**GOAL OF THE EXERCISE:**
Which of the lines below include "masked"? Each one should be copied out.

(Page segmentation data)
+ + +
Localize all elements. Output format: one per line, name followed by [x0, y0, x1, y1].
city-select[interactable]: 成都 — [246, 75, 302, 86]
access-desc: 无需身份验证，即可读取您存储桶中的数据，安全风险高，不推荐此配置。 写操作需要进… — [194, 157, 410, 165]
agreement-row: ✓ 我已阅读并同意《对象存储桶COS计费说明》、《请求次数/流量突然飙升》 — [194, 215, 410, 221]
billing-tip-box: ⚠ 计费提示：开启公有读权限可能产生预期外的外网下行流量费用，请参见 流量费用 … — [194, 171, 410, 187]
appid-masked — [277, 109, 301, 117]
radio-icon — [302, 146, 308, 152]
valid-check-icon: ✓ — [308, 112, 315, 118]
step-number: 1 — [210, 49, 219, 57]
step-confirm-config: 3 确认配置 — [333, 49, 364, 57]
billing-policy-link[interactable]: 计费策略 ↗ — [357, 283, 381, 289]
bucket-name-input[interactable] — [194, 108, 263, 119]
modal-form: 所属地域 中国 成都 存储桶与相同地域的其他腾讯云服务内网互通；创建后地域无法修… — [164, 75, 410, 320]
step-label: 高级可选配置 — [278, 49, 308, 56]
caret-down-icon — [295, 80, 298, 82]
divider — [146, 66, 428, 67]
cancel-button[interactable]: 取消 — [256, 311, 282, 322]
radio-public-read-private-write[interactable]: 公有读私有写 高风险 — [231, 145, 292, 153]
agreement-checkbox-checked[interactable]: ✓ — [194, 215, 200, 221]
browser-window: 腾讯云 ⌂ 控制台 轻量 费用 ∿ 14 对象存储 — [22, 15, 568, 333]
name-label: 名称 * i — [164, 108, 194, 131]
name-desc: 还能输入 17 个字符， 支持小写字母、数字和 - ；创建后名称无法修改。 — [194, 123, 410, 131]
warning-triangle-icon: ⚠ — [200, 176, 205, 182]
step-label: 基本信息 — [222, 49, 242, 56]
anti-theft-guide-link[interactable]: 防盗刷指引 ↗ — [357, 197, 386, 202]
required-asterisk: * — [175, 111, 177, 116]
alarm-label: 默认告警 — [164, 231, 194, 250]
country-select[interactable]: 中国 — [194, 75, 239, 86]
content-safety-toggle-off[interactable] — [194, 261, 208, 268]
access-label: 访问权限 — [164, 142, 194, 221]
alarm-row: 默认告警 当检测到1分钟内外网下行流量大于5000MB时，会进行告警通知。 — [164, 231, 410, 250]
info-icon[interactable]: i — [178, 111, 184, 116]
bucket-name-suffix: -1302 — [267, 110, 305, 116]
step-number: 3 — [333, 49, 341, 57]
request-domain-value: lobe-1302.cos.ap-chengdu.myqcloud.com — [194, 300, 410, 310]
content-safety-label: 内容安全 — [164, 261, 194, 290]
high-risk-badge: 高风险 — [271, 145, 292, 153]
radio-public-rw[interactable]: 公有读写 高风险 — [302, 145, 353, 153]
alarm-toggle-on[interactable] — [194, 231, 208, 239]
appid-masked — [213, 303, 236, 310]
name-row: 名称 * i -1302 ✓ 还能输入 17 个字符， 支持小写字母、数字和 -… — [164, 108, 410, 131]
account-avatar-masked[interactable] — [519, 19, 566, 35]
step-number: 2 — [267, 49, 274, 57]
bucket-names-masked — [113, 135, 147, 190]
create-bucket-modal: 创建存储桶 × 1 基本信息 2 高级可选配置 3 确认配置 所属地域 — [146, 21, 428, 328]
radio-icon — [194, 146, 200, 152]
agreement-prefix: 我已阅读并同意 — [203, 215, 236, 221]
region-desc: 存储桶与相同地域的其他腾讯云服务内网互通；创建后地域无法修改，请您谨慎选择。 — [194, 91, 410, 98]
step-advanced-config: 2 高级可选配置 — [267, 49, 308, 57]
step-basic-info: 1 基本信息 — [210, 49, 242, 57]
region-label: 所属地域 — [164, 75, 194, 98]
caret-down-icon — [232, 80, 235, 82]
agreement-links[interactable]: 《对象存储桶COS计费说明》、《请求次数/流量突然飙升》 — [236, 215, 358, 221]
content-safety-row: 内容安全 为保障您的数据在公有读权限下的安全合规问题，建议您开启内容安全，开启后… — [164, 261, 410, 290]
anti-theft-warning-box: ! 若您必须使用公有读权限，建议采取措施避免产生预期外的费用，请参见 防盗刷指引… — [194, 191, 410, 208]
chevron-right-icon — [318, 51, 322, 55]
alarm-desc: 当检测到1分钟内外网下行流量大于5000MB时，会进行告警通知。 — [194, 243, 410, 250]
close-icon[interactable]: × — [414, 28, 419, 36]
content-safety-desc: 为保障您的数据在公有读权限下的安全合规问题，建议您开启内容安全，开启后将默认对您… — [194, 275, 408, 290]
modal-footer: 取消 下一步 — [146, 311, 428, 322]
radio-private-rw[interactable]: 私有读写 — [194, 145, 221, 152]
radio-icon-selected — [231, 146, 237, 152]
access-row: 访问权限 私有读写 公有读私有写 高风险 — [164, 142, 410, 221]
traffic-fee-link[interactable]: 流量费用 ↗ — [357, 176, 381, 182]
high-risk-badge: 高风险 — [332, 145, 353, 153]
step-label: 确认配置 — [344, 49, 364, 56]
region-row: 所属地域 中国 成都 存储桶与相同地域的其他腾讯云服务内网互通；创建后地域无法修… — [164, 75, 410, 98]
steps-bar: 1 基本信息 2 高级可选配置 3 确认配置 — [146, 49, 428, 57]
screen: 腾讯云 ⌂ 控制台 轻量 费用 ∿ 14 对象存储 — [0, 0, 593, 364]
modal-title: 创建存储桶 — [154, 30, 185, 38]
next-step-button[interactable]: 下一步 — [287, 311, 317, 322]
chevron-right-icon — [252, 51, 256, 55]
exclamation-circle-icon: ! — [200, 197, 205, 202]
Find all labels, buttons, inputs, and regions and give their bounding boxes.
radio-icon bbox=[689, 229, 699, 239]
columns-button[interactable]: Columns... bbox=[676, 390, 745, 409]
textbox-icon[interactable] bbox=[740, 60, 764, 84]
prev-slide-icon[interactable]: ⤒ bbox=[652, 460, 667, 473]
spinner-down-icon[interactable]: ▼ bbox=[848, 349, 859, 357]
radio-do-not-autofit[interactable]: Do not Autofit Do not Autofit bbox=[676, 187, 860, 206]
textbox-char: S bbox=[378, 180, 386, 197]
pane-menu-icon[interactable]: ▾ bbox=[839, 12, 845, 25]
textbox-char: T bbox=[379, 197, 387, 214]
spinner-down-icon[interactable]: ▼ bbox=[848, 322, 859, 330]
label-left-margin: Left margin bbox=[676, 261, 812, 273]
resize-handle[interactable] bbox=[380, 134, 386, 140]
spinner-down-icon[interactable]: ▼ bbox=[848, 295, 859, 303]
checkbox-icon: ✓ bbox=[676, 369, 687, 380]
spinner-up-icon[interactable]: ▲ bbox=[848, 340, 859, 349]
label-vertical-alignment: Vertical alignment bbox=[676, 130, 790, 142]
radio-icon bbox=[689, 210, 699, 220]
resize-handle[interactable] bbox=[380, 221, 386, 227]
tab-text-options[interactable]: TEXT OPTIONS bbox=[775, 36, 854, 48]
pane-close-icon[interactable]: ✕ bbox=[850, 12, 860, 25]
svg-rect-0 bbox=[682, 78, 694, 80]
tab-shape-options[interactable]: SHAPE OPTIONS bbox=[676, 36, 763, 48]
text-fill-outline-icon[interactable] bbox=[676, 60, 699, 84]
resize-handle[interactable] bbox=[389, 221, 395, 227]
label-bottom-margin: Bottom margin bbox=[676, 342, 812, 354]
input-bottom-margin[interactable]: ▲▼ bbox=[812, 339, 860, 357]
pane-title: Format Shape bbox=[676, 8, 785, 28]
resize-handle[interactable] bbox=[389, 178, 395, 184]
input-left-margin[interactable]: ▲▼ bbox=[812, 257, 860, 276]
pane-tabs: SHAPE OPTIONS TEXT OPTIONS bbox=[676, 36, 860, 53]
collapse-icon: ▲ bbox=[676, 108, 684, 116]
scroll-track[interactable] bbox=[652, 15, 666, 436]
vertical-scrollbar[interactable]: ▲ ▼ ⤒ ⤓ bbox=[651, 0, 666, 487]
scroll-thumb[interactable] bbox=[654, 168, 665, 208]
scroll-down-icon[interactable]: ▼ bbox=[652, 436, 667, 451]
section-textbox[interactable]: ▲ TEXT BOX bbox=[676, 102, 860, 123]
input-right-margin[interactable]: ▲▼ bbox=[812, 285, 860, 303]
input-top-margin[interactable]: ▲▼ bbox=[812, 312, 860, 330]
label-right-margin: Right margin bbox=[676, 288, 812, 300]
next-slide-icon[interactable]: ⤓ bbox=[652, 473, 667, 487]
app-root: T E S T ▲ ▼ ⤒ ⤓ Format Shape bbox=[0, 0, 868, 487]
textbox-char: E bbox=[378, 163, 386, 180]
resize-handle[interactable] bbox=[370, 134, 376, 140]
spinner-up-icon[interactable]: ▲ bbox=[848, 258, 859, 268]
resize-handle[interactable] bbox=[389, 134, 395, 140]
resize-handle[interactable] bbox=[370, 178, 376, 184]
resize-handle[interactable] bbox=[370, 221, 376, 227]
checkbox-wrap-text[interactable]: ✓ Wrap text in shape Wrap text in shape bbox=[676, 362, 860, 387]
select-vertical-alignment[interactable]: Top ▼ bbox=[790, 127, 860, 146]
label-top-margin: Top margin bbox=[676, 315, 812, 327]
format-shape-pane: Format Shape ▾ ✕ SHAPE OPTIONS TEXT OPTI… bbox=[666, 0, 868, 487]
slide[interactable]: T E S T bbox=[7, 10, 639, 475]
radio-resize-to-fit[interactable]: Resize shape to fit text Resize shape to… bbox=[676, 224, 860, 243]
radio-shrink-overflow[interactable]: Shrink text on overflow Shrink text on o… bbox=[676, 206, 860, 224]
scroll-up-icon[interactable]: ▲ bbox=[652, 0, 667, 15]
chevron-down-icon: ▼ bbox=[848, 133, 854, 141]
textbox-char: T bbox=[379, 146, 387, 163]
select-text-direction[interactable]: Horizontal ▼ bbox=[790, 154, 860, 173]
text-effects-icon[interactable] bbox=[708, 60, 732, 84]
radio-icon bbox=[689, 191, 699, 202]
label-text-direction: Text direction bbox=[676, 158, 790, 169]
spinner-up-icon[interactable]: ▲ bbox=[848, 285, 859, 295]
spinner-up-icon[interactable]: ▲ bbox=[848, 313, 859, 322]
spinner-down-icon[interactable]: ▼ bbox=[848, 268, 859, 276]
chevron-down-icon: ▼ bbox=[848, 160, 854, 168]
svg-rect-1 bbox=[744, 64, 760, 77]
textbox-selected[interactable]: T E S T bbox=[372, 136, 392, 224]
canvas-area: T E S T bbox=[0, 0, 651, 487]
+ + +
**RESPONSE AREA:**
appid-masked — [277, 109, 301, 117]
appid-masked — [213, 303, 236, 310]
account-avatar-masked[interactable] — [519, 19, 566, 35]
bucket-names-masked — [113, 135, 147, 190]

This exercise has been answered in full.